Task description
How many lines in this material include the string "nominations"? Answer with the number and nothing further.

Material for the task
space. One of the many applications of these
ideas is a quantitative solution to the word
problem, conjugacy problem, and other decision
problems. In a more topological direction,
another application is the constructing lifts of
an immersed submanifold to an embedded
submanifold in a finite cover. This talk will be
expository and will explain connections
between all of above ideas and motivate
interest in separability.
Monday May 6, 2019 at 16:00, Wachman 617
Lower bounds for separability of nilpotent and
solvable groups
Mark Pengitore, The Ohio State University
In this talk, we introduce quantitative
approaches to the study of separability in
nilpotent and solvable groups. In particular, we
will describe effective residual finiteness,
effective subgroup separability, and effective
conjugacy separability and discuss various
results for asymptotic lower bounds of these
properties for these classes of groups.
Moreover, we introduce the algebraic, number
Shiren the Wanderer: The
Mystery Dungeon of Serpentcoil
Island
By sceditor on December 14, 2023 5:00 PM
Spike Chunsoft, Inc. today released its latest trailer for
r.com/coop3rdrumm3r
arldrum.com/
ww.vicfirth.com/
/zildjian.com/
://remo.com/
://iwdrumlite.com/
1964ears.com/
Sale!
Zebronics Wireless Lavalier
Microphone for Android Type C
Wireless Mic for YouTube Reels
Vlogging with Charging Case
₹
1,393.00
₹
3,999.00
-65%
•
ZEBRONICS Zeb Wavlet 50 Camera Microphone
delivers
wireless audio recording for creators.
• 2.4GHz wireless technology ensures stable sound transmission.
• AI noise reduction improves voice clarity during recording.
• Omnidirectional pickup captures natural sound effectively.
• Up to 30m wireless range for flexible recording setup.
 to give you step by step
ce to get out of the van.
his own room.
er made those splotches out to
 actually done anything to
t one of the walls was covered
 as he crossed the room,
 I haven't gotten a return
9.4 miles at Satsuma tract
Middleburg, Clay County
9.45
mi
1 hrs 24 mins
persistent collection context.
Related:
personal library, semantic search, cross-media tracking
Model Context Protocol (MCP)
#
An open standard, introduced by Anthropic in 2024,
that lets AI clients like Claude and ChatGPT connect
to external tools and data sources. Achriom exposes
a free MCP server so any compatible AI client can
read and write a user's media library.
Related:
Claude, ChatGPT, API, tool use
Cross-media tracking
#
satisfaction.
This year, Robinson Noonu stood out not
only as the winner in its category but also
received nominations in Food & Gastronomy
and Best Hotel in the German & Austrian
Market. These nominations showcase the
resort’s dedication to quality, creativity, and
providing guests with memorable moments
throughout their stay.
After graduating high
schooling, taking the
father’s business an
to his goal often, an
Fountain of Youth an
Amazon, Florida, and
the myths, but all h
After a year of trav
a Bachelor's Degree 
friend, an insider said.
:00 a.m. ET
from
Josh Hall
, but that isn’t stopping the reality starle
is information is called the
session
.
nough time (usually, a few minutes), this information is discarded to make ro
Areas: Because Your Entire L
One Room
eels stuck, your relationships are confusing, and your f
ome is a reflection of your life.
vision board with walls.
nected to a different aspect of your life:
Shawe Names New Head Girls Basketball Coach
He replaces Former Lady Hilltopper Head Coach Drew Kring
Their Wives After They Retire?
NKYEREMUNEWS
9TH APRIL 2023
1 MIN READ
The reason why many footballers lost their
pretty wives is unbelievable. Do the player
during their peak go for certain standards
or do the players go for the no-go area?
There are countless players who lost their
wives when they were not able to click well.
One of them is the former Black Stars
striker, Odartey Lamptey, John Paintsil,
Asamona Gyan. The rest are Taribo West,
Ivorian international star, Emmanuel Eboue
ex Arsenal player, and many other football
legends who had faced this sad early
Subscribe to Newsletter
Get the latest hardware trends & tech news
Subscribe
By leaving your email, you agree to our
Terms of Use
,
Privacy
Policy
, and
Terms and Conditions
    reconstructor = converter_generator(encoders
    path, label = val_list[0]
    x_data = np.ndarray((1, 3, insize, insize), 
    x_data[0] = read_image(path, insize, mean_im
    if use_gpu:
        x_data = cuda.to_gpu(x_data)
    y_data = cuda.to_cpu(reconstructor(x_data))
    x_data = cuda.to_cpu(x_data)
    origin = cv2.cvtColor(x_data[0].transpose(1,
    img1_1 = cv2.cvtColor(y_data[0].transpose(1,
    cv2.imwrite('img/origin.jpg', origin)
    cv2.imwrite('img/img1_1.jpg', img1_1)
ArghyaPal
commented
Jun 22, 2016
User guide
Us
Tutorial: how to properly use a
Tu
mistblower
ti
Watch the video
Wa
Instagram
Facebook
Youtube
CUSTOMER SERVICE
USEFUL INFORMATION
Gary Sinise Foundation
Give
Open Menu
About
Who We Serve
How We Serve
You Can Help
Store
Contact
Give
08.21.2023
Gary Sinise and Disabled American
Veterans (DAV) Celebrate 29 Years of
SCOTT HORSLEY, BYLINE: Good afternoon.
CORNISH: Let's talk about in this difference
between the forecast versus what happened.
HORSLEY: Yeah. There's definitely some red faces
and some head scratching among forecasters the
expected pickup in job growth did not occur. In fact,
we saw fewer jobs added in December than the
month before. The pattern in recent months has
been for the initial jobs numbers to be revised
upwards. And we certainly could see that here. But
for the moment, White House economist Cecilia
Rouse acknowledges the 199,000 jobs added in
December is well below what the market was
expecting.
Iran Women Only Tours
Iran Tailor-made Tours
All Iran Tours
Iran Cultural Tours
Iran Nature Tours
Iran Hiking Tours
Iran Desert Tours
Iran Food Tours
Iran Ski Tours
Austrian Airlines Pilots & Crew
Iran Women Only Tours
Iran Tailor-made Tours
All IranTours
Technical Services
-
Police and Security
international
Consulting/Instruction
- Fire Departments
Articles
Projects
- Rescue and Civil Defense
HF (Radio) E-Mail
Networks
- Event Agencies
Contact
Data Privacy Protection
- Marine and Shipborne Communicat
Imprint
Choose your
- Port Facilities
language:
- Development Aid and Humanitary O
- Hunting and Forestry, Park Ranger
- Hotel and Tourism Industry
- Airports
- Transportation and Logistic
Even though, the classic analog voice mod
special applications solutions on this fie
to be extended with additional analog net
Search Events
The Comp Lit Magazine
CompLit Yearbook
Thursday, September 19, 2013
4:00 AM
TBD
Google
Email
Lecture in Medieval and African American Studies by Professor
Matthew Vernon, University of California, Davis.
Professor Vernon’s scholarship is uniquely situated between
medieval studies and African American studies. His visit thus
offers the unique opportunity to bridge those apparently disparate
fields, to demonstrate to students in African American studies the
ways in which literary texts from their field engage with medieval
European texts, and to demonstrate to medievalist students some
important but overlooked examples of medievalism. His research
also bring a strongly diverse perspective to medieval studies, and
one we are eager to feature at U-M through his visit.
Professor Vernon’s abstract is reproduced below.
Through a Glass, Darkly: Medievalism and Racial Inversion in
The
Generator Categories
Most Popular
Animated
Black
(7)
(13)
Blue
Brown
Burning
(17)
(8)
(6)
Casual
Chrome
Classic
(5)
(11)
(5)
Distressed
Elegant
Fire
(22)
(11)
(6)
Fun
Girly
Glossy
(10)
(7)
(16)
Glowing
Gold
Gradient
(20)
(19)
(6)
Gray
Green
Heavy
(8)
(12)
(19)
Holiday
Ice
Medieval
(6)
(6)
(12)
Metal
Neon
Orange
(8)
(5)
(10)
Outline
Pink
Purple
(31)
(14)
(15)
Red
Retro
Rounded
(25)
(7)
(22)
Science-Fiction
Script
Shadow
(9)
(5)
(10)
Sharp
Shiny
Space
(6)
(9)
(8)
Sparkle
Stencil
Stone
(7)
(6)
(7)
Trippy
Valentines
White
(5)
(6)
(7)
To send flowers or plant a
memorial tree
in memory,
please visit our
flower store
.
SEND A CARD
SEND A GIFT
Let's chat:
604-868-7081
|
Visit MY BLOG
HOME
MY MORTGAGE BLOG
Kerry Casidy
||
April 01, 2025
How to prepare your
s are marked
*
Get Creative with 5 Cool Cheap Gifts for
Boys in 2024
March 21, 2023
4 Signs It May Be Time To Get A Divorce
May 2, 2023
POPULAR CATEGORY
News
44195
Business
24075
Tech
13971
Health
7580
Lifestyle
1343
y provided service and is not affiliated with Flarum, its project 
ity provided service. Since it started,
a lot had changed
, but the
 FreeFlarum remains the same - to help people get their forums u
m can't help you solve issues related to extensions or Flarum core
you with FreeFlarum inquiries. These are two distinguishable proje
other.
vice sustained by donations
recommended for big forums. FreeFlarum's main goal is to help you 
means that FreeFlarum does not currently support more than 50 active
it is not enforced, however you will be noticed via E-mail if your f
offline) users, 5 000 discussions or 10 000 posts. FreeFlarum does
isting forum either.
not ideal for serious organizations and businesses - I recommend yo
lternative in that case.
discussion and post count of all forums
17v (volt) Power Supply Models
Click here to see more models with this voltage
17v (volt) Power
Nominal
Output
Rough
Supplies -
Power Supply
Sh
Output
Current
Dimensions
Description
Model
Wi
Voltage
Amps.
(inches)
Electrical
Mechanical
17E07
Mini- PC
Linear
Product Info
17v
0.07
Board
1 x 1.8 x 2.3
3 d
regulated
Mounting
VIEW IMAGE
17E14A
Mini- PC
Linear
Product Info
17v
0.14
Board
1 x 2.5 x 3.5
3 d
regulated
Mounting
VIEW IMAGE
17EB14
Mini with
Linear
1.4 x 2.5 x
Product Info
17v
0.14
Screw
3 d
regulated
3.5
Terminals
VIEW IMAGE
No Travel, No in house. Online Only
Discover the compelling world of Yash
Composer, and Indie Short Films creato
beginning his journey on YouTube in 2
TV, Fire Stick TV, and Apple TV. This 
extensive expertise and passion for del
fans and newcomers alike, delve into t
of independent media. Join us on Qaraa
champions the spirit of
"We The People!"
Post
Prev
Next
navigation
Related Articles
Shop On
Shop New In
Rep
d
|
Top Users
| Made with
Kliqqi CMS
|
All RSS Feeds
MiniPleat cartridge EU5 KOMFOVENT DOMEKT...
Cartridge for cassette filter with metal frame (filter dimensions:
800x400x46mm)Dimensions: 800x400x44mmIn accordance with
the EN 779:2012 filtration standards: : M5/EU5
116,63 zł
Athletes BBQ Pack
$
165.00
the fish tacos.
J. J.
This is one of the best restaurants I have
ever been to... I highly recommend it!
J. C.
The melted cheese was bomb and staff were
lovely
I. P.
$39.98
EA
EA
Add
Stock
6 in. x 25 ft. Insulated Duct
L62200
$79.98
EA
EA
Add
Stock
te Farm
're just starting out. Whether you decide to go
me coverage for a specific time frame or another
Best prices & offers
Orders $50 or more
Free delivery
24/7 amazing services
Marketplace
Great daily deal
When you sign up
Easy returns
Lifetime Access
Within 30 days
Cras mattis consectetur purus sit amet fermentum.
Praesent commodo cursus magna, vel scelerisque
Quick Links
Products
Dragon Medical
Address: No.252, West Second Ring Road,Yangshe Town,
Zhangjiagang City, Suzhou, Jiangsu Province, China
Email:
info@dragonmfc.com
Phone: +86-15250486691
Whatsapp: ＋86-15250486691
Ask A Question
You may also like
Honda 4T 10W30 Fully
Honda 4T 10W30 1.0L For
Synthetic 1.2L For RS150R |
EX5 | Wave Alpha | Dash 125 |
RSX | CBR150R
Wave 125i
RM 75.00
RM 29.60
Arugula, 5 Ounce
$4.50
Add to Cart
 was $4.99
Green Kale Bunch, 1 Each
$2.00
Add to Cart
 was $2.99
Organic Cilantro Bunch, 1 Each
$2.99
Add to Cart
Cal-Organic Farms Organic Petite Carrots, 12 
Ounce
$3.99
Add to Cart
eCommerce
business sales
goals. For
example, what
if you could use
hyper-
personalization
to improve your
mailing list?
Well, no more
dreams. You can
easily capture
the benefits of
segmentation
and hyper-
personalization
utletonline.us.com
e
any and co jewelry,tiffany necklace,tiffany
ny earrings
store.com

Completed task
2